Make an exact copy of the records, and keep the pictures out of it.

········

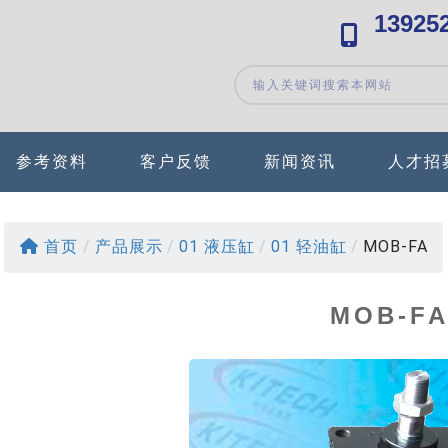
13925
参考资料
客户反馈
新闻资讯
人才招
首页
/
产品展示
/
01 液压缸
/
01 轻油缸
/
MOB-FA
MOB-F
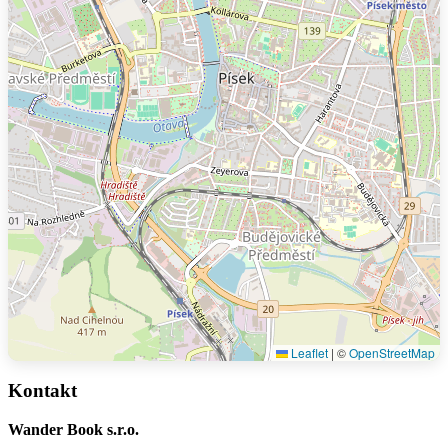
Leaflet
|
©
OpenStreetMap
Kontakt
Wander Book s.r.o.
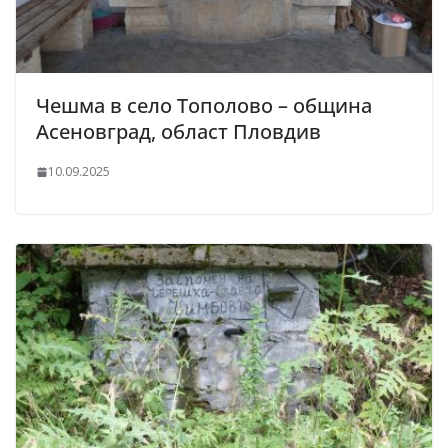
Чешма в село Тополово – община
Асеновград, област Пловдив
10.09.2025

········

**Task answer**
13925
参考资料
客户反馈
新闻资讯
人才招
首页
/
产品展示
/
01 液压缸
/
01 轻油缸
/
MOB-FA
MOB-F
Leaflet
|
©
OpenStreetMap
Kontakt
Wander Book s.r.o.
Чешма в село Тополово – община
Асеновград, област Пловдив
10.09.2025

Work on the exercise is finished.